+++ Excerpted records +++
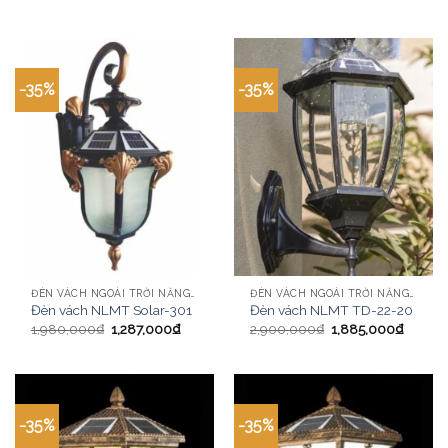
-35%
-35%
ĐÈN VÁCH NGOÀI TRỜI NĂNG LƯỢNG MẶT TRỜI
ĐÈN VÁCH NGOÀI TRỜI NĂNG LƯỢNG MẶT TRỜI
Đèn vách NLMT Solar-301
Đèn vách NLMT TD-22-20
1,980,000
₫
1,287,000
₫
2,900,000
₫
1,885,000
₫
-35%
-35%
+++
A faithful copy of each entry is required, and no picture may be carried into it.

-35%
-35%
ĐÈN VÁCH NGOÀI TRỜI NĂNG LƯỢNG MẶT TRỜI
ĐÈN VÁCH NGOÀI TRỜI NĂNG LƯỢNG MẶT TRỜI
Đèn vách NLMT Solar-301
Đèn vách NLMT TD-22-20
1,980,000
₫
1,287,000
₫
2,900,000
₫
1,885,000
₫
-35%
-35%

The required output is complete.